EE. UU., Australia y Reino Unido consolidan el pacto AUKUS y refuerzan su frente estratégico

El presidente Trump y el primer ministro australiano Anthony Albanese firmaron un acuerdo sobre minerales críticos y tierras raras para impulsar inversiones conjuntas.

Tras meses de incertidumbre en Canberra y Londres, Donald Trump afirmó que Estados Unidos continúa a paso firme con AUKUS, el pacto para expandir la producción y el despliegue de submarinos de propulsión nuclear junto a Australia y el Reino Unido. El giro se produjo en la Casa Blanca durante su reunión con el primer ministro australiano Anthony Albanese, después de que el Pentágono abriera en verano una revisión del acuerdo que encendió alarmas entre los socios.

Australia ya comprometió miles de millones para crear astilleros e infraestructura naval en el oeste del país, con capacidad para alojar, mantener y construir submarinos estadounidenses y británicos. La apuesta convertiría al territorio australiano en un nodo de operaciones aliado en el Indo Pacífico, con una lógica clara de disuasión frente a China.

Trump subrayó que el programa seguirá adelante pese a su complejidad y costo. El secretario de la Marina, John Phelan, añadió que la intención es afinar el marco original de AUKUS para clarificar compromisos y mejorar su ejecución para las tres partes. El presidente, que prevé reunirse con Xi Jinping en las próximas semanas, presentó la iniciativa como un mensaje de contención y no como preludio de un choque. Restó dramatismo a un posible conflicto por Taiwán y reiteró que Estados Unidos mantiene una superioridad militar holgada.

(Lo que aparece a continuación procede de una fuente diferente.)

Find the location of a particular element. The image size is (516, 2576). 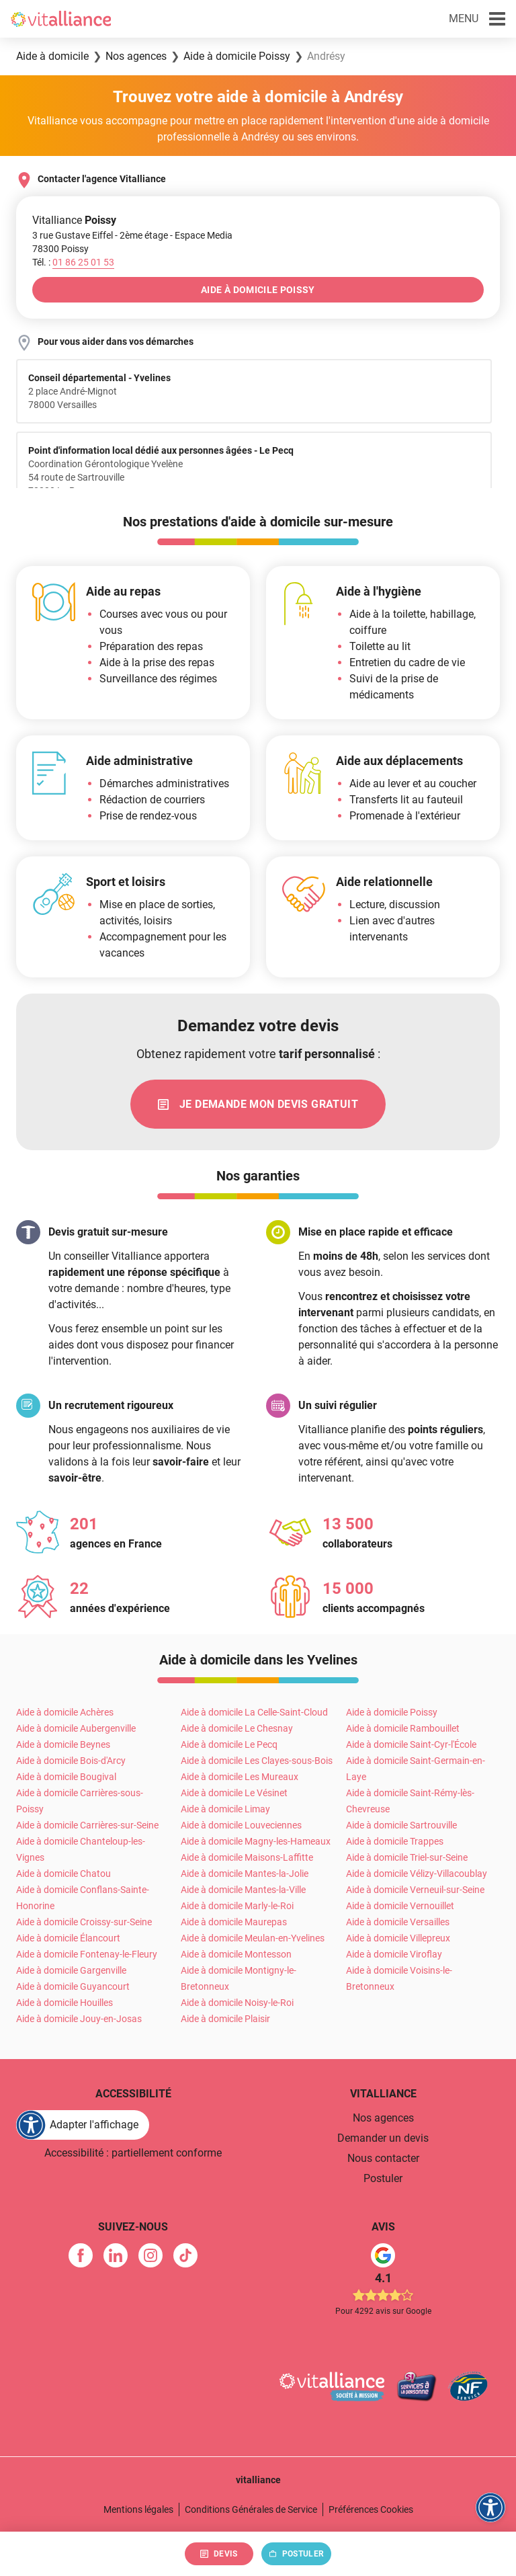 Aide à domicile Bois-d'Arcy is located at coordinates (71, 1761).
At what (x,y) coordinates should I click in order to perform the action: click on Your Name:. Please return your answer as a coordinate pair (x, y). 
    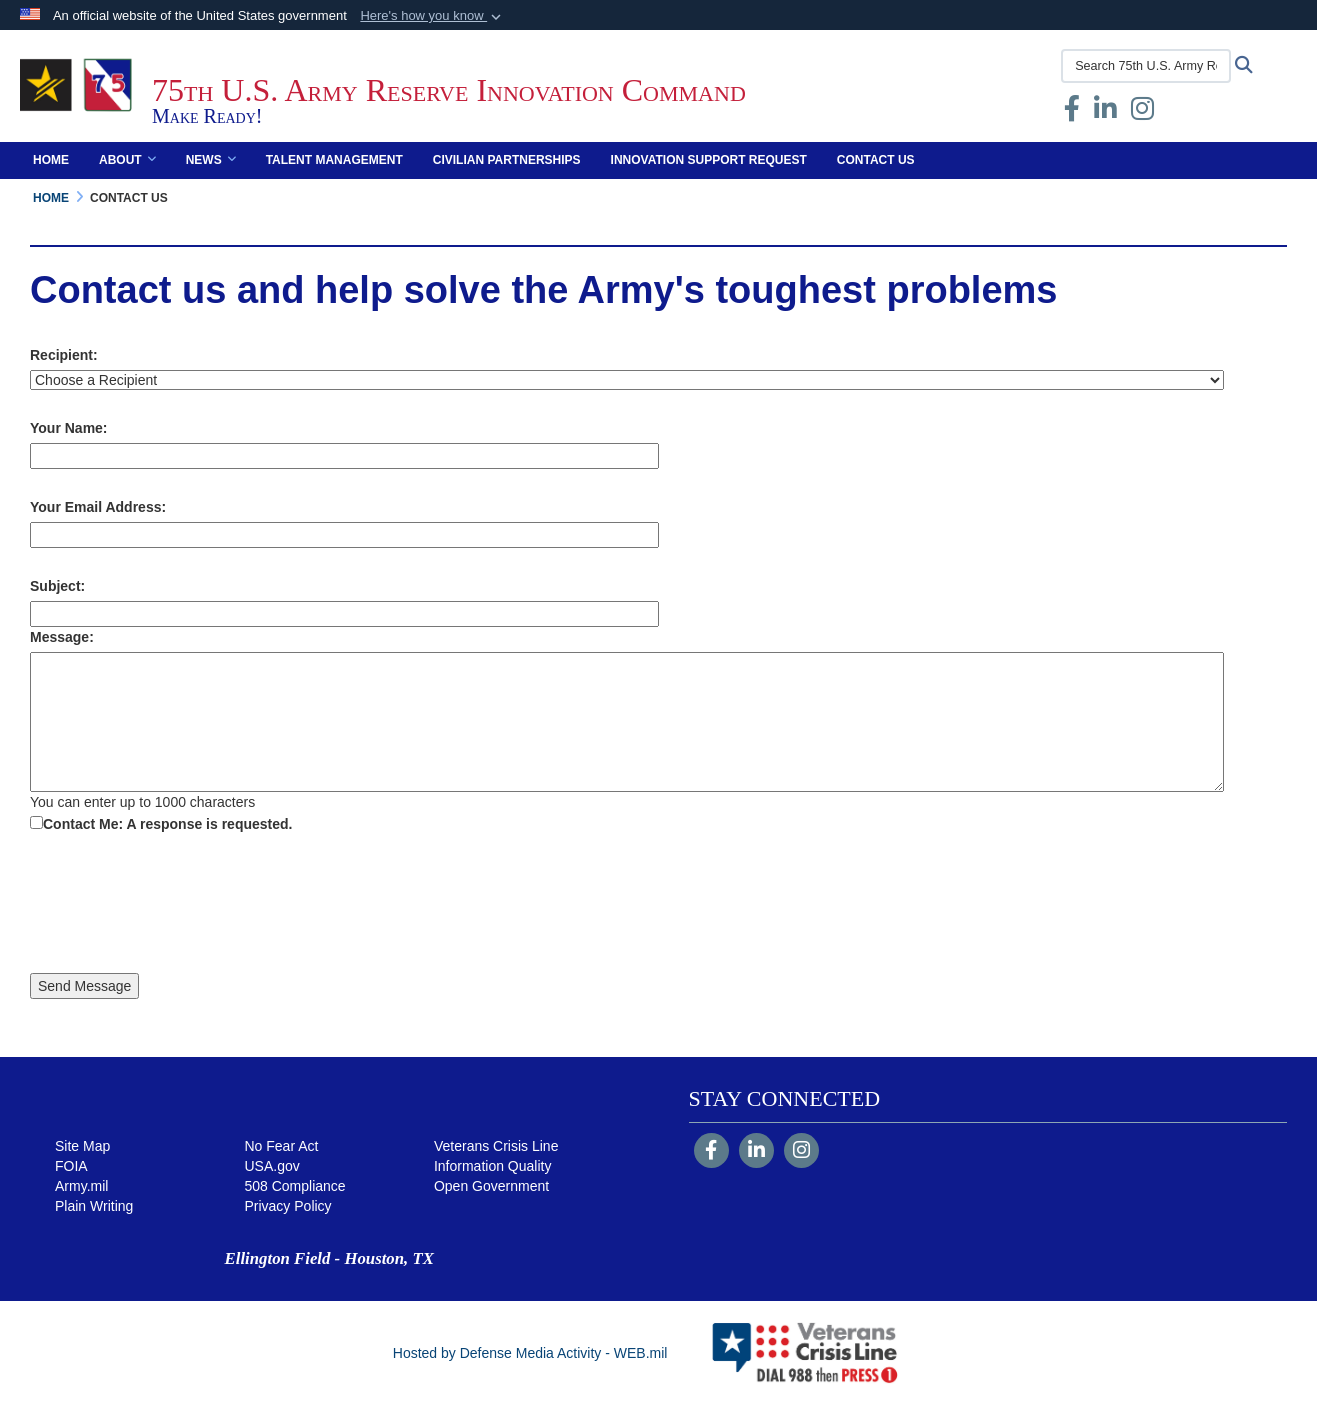     Looking at the image, I should click on (69, 428).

La agenda bilateral no se quedó en defensa. Trump y Albanese firmaron un acuerdo sobre minerales críticos y tierras raras para impulsar inversiones conjuntas y fortalecer cadenas de suministro fuera del control chino, vitales para la industria de defensa y la manufactura de alta tecnología. Según Albanese, se trata de un conducto de financiación de 8 mil 500 millones de dólares australianos con aportaciones previstas en los próximos seis meses, alineado con su plan “Un futuro hecho en Australia” que busca procesar y agregar valor, no solo extraer y exportar.

El trasfondo es la escalada comercial entre Washington y Pekín. China ha endurecido controles a la exportación de tierras raras y de imanes permanentes, piezas clave en baterías, motores y sistemas de armas. Trump, por su parte, volvió a amenazar con aranceles si no hay marcha atrás en esas restricciones y sugirió que Estados Unidos tiene palancas industriales que también afectan a la aviación comercial china.

Con el impulso a AUKUS y el frente de minerales críticos, la Casa Blanca intenta enviar una señal doble: la arquitectura de seguridad y de suministro del Indo Pacífico se refuerza con socios confiables, y, el reordenamiento industrial y tecnológico puede traducirse en empleo, innovación y resiliencia estratégica en un momento en que la competencia con China define buena parte de la política exterior y económica estadounidense.